Write out the data exactly as given, dropping every picture.

[Extracted page text data]
********************

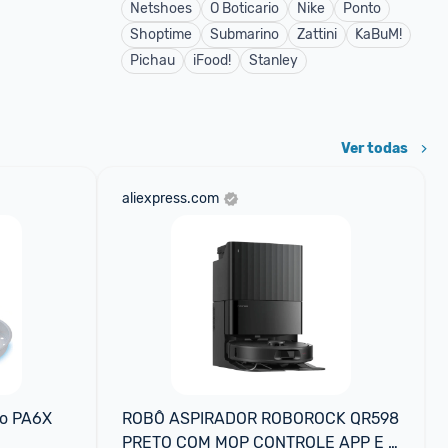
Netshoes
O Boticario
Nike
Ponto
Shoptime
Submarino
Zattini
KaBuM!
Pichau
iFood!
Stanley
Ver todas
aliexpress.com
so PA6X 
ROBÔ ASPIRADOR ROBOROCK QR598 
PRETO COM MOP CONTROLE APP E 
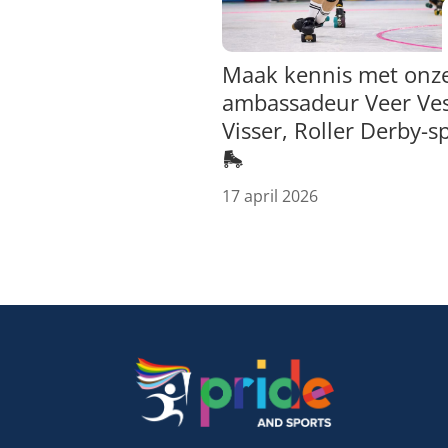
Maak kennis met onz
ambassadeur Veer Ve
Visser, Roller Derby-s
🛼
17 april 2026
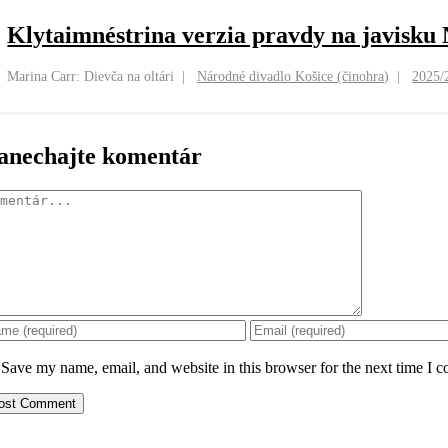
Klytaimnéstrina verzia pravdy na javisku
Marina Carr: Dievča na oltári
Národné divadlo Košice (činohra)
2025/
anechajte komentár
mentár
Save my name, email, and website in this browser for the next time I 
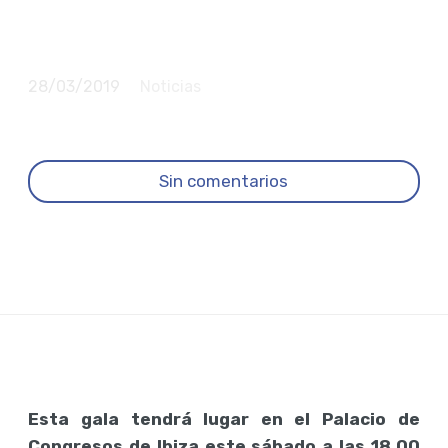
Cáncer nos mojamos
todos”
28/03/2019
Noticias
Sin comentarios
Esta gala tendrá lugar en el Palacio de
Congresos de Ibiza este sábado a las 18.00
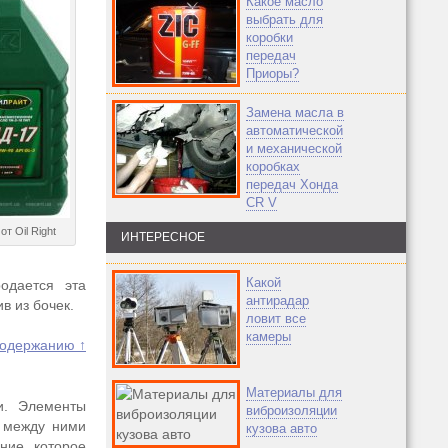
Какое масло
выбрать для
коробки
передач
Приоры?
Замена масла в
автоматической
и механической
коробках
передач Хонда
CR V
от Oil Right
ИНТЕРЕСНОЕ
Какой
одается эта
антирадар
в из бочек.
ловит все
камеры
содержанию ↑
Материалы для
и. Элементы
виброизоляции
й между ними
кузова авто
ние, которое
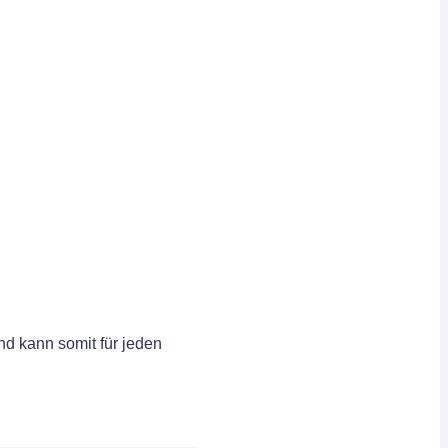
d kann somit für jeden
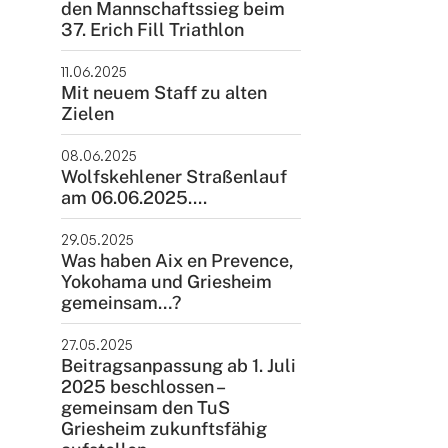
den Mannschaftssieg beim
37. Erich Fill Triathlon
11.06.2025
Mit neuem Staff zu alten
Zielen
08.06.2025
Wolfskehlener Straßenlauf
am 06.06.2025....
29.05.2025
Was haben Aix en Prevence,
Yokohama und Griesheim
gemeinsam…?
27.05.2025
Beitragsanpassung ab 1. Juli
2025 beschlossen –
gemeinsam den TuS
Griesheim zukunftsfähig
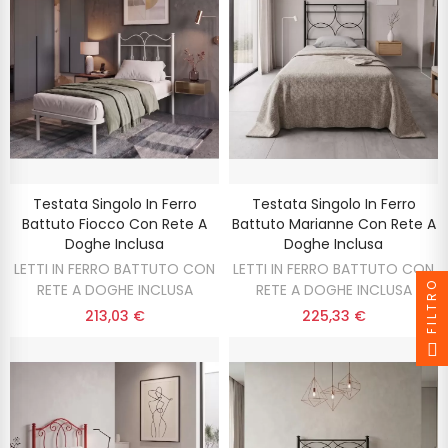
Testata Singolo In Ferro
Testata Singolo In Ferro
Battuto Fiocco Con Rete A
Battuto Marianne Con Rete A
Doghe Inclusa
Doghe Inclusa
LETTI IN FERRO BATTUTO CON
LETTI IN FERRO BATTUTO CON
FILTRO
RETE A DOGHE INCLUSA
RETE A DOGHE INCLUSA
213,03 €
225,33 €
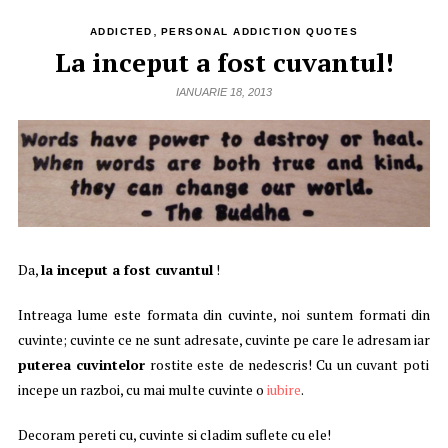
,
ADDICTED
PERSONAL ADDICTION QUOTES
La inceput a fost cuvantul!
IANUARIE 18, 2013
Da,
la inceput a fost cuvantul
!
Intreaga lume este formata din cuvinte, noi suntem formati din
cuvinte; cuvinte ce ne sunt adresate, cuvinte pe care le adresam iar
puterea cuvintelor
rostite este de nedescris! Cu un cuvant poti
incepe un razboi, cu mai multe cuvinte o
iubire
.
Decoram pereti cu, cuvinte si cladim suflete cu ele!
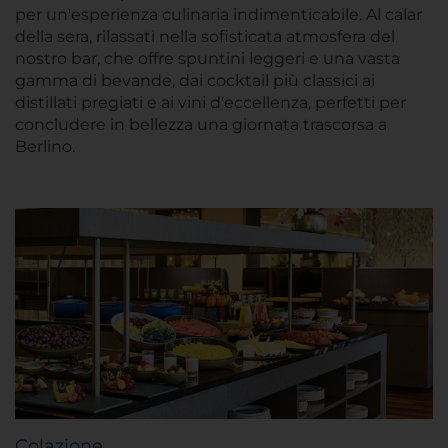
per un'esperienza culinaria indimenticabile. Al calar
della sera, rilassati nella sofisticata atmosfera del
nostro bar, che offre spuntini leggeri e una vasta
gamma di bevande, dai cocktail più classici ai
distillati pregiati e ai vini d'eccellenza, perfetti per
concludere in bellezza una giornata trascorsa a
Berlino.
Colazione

********************

● **Output for this exercise**
Netshoes
O Boticario
Nike
Ponto
Shoptime
Submarino
Zattini
KaBuM!
Pichau
iFood!
Stanley
Ver todas
aliexpress.com
so PA6X 
ROBÔ ASPIRADOR ROBOROCK QR598 
PRETO COM MOP CONTROLE APP E 
Maak kennis met onz
ambassadeur Veer Ve
Visser, Roller Derby-s
🛼
17 april 2026
Klytaimnéstrina verzia pravdy na javisku
Marina Carr: Dievča na oltári
Národné divadlo Košice (činohra)
2025/
anechajte komentár
mentár
Save my name, email, and website in this browser for the next time I 
Cáncer nos mojamos
todos”
28/03/2019
Noticias
Sin comentarios
Esta gala tendrá lugar en el Palacio de
Congresos de Ibiza este sábado a las 18.00
Какое масло
выбрать для
коробки
передач
Приоры?
Замена масла в
автоматической
и механической
коробках
передач Хонда
CR V
от Oil Right
ИНТЕРЕСНОЕ
Какой
одается эта
антирадар
в из бочек.
ловит все
камеры
содержанию ↑
Материалы для
и. Элементы
виброизоляции
й между ними
кузова авто
ние, которое
d kann somit für jeden
den Mannschaftssieg beim
37. Erich Fill Triathlon
11.06.2025
Mit neuem Staff zu alten
Zielen
08.06.2025
Wolfskehlener Straßenlauf
am 06.06.2025....
29.05.2025
Was haben Aix en Prevence,
Yokohama und Griesheim
gemeinsam…?
27.05.2025
Beitragsanpassung ab 1. Juli
2025 beschlossen –
gemeinsam den TuS
Griesheim zukunftsfähig
Testata Singolo In Ferro
Testata Singolo In Ferro
Battuto Fiocco Con Rete A
Battuto Marianne Con Rete A
Doghe Inclusa
Doghe Inclusa
LETTI IN FERRO BATTUTO CON
LETTI IN FERRO BATTUTO CON
FILTRO
RETE A DOGHE INCLUSA
RETE A DOGHE INCLUSA
213,03 €
225,33 €
,
ADDICTED
PERSONAL ADDICTION QUOTES
La inceput a fost cuvantul!
IANUARIE 18, 2013
Da,
la inceput a fost cuvantul
!
Intreaga lume este formata din cuvinte, noi suntem formati din
cuvinte; cuvinte ce ne sunt adresate, cuvinte pe care le adresam iar
puterea cuvintelor
rostite este de nedescris! Cu un cuvant poti
incepe un razboi, cu mai multe cuvinte o
iubire
.
Decoram pereti cu, cuvinte si cladim suflete cu ele!
per un'esperienza culinaria indimenticabile. Al calar
della sera, rilassati nella sofisticata atmosfera del
nostro bar, che offre spuntini leggeri e una vasta
gamma di bevande, dai cocktail più classici ai
distillati pregiati e ai vini d'eccellenza, perfetti per
concludere in bellezza una giornata trascorsa a
Berlino.
Colazione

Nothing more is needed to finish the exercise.